> **WHAT YOU SHOULD DO**: Look through the data below and return each line where "матеріальної" appears.

== Segment start ==

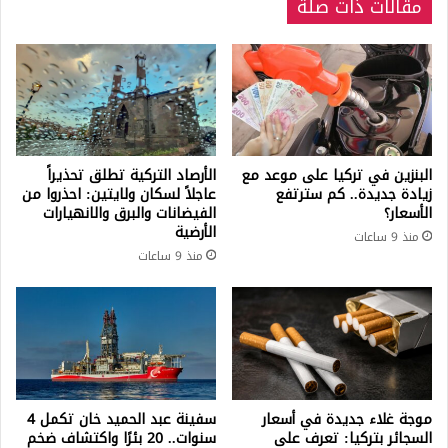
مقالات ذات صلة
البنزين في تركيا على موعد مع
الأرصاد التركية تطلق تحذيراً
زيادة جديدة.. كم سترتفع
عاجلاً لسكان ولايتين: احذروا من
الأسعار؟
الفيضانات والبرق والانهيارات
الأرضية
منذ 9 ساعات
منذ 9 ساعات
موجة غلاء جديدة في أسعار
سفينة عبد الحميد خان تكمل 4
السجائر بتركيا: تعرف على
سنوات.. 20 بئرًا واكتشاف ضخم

== Segment end ==
== Segment start ==

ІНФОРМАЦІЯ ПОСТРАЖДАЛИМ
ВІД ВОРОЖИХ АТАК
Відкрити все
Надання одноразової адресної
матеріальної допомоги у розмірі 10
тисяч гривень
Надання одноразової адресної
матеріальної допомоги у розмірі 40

== Segment end ==

> **REPLY TO THE EXERCISE**:
матеріальної допомоги у розмірі 10
матеріальної допомоги у розмірі 40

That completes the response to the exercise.